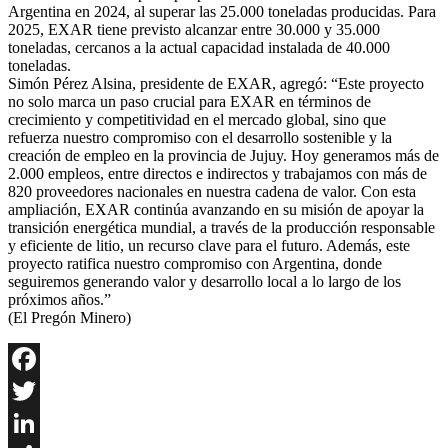
Argentina en 2024, al superar las 25.000 toneladas producidas. Para
2025, EXAR tiene previsto alcanzar entre 30.000 y 35.000
toneladas, cercanos a la actual capacidad instalada de 40.000
toneladas.
Simón Pérez Alsina, presidente de EXAR, agregó: “Este proyecto
no solo marca un paso crucial para EXAR en términos de
crecimiento y competitividad en el mercado global, sino que
refuerza nuestro compromiso con el desarrollo sostenible y la
creación de empleo en la provincia de Jujuy. Hoy generamos más de
2.000 empleos, entre directos e indirectos y trabajamos con más de
820 proveedores nacionales en nuestra cadena de valor. Con esta
ampliación, EXAR continúa avanzando en su misión de apoyar la
transición energética mundial, a través de la producción responsable
y eficiente de litio, un recurso clave para el futuro. Además, este
proyecto ratifica nuestro compromiso con Argentina, donde
seguiremos generando valor y desarrollo local a lo largo de los
próximos años.”
(El Pregón Minero)
Facebook
Twitter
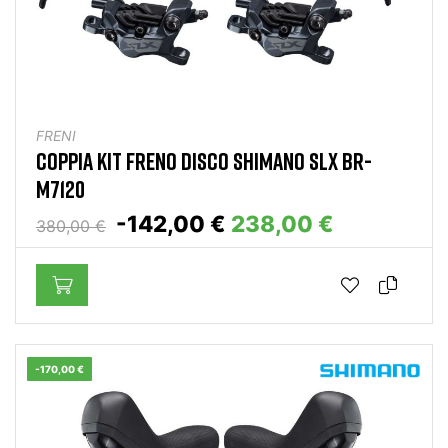
FRENI
COPPIA KIT FRENO DISCO SHIMANO SLX BR-
M7120
-142,00 €
238,00 €
380,00 €
-170,00 €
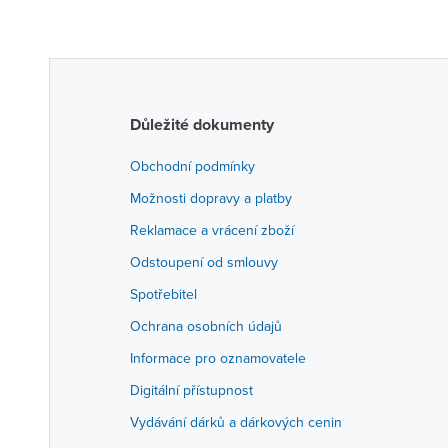
Důležité dokumenty
Obchodní podmínky
Možnosti dopravy a platby
Reklamace a vrácení zboží
Odstoupení od smlouvy
Spotřebitel
Ochrana osobních údajů
Informace pro oznamovatele
Digitální přístupnost
Vydávání dárků a dárkových cenin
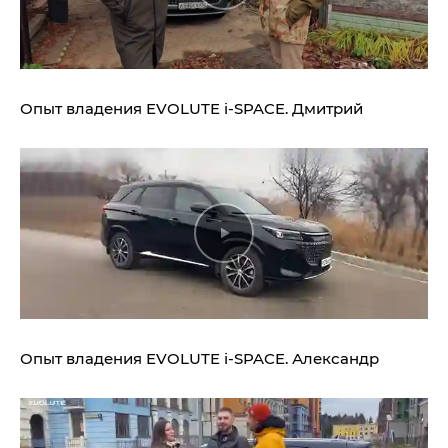
Опыт владения
EVOLUTE i‑SPACE.
Дмитрий
Опыт владения
EVOLUTE i‑SPACE.
Александр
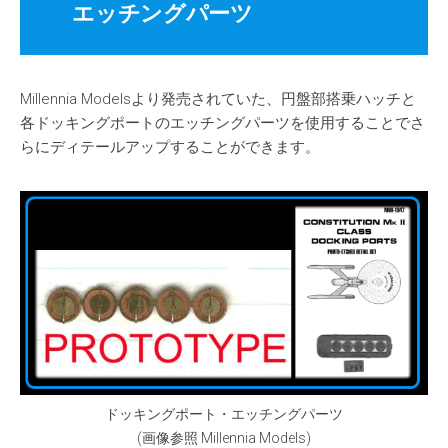
エッチングパーツ
Millennia Modelsより発売されていた、円盤部搭乗ハッチと
各ドッキングポートのエッチングパーツを使用することでさ
らにディテールアップすることができます。
ドッキングポート・エッチングパーツ
(画像参照 Millennia Models)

──────

▸ **Exercise objective**:
Output all the entries exactly, minus any pictures.

▸ **Solution**:
Argentina en 2024, al superar las 25.000 toneladas producidas. Para
2025, EXAR tiene previsto alcanzar entre 30.000 y 35.000
toneladas, cercanos a la actual capacidad instalada de 40.000
toneladas.
Simón Pérez Alsina, presidente de EXAR, agregó: “Este proyecto
no solo marca un paso crucial para EXAR en términos de
crecimiento y competitividad en el mercado global, sino que
refuerza nuestro compromiso con el desarrollo sostenible y la
creación de empleo en la provincia de Jujuy. Hoy generamos más de
2.000 empleos, entre directos e indirectos y trabajamos con más de
820 proveedores nacionales en nuestra cadena de valor. Con esta
ampliación, EXAR continúa avanzando en su misión de apoyar la
transición energética mundial, a través de la producción responsable
y eficiente de litio, un recurso clave para el futuro. Además, este
proyecto ratifica nuestro compromiso con Argentina, donde
seguiremos generando valor y desarrollo local a lo largo de los
próximos años.”
(El Pregón Minero)
Facebook
Twitter
FRENI
COPPIA KIT FRENO DISCO SHIMANO SLX BR-
M7120
-142,00 €
238,00 €
380,00 €
-170,00 €
Důležité dokumenty
Obchodní podmínky
Možnosti dopravy a platby
Reklamace a vrácení zboží
Odstoupení od smlouvy
Spotřebitel
Ochrana osobních údajů
Informace pro oznamovatele
Digitální přístupnost
Vydávání dárků a dárkových cenin
Опыт владения
EVOLUTE i‑SPACE.
Дмитрий
Опыт владения
EVOLUTE i‑SPACE.
Александр
エッチングパーツ
Millennia Modelsより発売されていた、円盤部搭乗ハッチと
各ドッキングポートのエッチングパーツを使用することでさ
らにディテールアップすることができます。
ドッキングポート・エッチングパーツ
(画像参照 Millennia Models)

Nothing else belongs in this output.